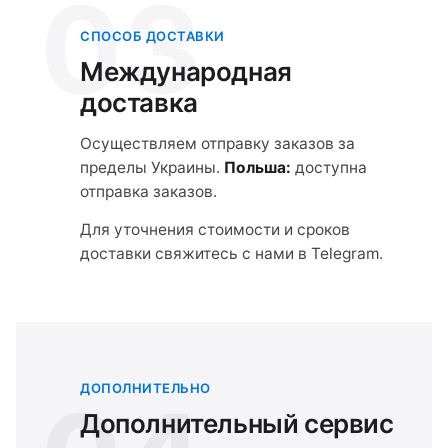
03
СПОСОБ ДОСТАВКИ
Международная
доставка
Осуществляем отправку заказов за
пределы Украины.
Польша:
доступна
отправка заказов.
Для уточнения стоимости и сроков
доставки свяжитесь с нами в Telegram.
ДОПОЛНИТЕЛЬНО
Дополнительный сервис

| Exercise |
The material above should be printed again exactly, with each picture left out.

| Reply to the task |
03
СПОСОБ ДОСТАВКИ
Международная
доставка
Осуществляем отправку заказов за
пределы Украины.
Польша:
доступна
отправка заказов.
Для уточнения стоимости и сроков
доставки свяжитесь с нами в Telegram.
ДОПОЛНИТЕЛЬНО
Дополнительный сервис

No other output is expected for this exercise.